Atmospheric pressure = vapour pressure of organic substance + vapour pressure of steam.

From the above relation, it can be interpreted that organic compounds distil below their normal boiling point without decomposition. For example,
(1) Aniline can be distilled at 371.5 K against its normal boiling point of 457 K.
(2) O-nitrophenol can be separated from p-nitrophenol since o-Nitrophenol is volatile in steam.

Differential Extraction and Chromatography

This is where a single-compound solubility technique of purification is applied in the mixture of solvents.

This technique is much more specifically used for the isolation of organic compounds from aqueous solutions or to purify organic solvents from impurities. Chromatography is based on the principle of differential partitioning of compounds between stationary and mobile phases. There are many types, the most common being column, TLC (thin layer), and HPLC (high-performance liquid chromatography).

Differential extraction

It means extraction with solvent. This method is based on the fact that organic substances are more soluble in organic solvents than in water. The organic substance is extracted from its aqueous solution by adopting the following process:

(1) The aqueous solution containing organic substance is shaken with a suitable organic solvent which dissolves the substance but is immiscible with water. Two layers are formed an organic layer and an aqueous layer.
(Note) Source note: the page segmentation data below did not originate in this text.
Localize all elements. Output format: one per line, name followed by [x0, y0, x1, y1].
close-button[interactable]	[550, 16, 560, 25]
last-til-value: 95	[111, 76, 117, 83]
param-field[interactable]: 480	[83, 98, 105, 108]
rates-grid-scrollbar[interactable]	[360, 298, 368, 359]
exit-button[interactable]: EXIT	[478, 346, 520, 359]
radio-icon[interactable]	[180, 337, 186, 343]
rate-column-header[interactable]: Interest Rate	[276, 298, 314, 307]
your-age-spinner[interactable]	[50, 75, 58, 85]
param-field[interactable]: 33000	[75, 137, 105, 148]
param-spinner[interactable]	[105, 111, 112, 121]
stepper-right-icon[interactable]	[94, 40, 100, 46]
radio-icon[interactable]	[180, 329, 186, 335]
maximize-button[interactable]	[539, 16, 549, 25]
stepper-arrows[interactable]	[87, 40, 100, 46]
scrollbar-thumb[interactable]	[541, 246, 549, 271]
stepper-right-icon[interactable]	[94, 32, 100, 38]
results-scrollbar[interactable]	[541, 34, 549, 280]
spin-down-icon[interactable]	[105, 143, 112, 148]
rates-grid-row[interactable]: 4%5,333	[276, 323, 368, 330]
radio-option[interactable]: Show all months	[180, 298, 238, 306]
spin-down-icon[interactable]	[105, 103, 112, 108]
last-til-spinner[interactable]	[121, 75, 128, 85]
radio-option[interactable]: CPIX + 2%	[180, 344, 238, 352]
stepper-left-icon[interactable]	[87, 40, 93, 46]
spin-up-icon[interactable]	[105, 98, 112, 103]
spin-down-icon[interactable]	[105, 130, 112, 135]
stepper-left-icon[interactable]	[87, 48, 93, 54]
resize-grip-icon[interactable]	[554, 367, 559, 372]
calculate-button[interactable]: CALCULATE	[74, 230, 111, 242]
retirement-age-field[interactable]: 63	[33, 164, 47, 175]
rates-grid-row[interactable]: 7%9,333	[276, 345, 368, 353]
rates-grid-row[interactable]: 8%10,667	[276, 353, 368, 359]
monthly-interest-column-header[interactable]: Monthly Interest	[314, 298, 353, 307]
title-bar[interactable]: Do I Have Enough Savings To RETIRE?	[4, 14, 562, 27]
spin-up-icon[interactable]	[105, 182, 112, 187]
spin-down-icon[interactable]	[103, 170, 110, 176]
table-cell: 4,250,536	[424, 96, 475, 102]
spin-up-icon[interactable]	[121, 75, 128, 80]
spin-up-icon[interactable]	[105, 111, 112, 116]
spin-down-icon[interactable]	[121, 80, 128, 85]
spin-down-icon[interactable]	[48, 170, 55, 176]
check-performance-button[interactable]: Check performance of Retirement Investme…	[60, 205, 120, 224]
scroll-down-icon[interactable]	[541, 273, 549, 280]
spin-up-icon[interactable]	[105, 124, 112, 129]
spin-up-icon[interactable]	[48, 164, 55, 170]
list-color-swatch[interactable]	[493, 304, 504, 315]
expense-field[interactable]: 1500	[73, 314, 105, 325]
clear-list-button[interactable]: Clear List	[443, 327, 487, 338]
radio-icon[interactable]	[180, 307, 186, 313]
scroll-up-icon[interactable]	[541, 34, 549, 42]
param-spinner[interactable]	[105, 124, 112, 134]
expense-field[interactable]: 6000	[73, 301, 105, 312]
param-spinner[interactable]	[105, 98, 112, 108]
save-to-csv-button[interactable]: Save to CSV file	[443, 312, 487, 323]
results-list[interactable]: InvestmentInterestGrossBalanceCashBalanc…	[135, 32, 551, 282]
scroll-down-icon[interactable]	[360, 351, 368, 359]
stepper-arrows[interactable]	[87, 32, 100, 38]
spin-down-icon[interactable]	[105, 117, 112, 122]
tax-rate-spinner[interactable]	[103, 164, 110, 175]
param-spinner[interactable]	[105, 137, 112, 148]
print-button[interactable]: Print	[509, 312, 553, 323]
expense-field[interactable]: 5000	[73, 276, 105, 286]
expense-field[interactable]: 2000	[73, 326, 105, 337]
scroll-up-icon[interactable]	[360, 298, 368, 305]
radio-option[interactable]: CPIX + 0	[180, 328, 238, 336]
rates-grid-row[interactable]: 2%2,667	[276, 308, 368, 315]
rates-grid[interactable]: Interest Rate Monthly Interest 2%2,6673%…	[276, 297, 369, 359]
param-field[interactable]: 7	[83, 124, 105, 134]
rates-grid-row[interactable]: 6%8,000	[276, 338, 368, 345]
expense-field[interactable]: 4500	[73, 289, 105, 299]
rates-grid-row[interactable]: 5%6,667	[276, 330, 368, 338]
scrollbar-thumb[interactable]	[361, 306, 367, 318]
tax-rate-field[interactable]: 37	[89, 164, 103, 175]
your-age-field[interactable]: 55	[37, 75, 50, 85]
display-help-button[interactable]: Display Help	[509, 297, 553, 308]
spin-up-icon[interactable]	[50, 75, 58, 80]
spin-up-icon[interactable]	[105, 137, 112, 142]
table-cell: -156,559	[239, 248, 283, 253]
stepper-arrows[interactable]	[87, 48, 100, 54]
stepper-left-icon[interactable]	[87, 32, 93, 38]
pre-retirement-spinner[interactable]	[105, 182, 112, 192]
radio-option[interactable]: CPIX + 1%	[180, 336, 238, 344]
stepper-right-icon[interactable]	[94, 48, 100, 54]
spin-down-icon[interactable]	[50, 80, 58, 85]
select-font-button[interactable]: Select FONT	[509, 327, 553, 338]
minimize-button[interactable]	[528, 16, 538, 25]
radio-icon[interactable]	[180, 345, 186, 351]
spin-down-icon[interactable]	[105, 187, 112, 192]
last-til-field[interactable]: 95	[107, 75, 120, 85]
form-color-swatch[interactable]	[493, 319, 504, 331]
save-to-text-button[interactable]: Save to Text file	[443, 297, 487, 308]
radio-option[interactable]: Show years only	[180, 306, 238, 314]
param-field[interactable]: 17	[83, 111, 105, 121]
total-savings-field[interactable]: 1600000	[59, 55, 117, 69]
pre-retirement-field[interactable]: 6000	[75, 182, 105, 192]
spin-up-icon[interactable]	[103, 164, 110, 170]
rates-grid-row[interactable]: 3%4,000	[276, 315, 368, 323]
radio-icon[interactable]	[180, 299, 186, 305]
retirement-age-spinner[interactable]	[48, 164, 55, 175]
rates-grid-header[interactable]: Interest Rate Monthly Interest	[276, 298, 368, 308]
(2) The solvent layer containing the organic substance (organic layer) is separated using a separating funnel. The impurities remain in the aqueous layer.

(3) The organic solvent is removed by distillation to obtain the organic substance.

Chromatography

It is the technique for the separation, purification, and testing of compounds. In this process, we apply the mixture to be separated on a stationary phase (solid or liquid) and a pure solvent such as water or any gas is allowed to move slowly over the stationary phase, carrying the components separately as per their solubility in the pure solvent.

There are four main types of chromatography:

1. Adsorption chromatography

2. Column chromatography

3. Thin layer chromatography

4. Partition chromatography

Adsorption chromatography

In the process of adsorption chromatography, different compounds are adsorbed on the adsorbent to different degrees based on the absorptivity of the component. Here also, a mobile phase is made to move over a stationary phase, thus carrying the components with higher absorptivity to a lower distance than those with lower absorptivity.

Column chromatography

It is the technique used to separate the components of a mixture using a column of suitable adsorbent packed in a glass tube, as shown in the figure below. The mixture is placed on the top of the column, and an appropriate eluant is made to flow down the column slowly. Depending upon the degree of adsorption of the components on the wall adsorbent column, the separation of the components takes place. The component with the highest absorptivity is retained at the top, while the other flows down to different heights accordingly.

Thin layer chromatography

In this process, the mixture of substances is separated into its components with the help of a glass plate coated with a very thin layer of adsorbent, such as silica gel and alumina, as shown in the figure below.

The plate used for this process is known as a chrome plate. The solution of the mixture to be separated is applied as a small spot at a distance of 2 cm above one end of the plate. The plate is then placed in a closed jar containing a fluid termed an eluant, which then rises up the plate carrying different components of the mixture to different heights.

Partition chromatography

In this process, a continuous differential partitioning of components of a mixture into a stationary phase and mobile phase takes place. Paper chromatography is a type of partition chromatography. A special quality paper known as chromatography paper is used. In this process, chromatography paper is used as a stationary phase which is suspended in a mixture of solvents that act as a mobile phase. Here, we put a spot at the base of the chromatographic paper with the mixture to be separated and as the solvent rises up this paper, the components are carried to different degrees depending upon their retention on the paper. The components are thus separated at different heights.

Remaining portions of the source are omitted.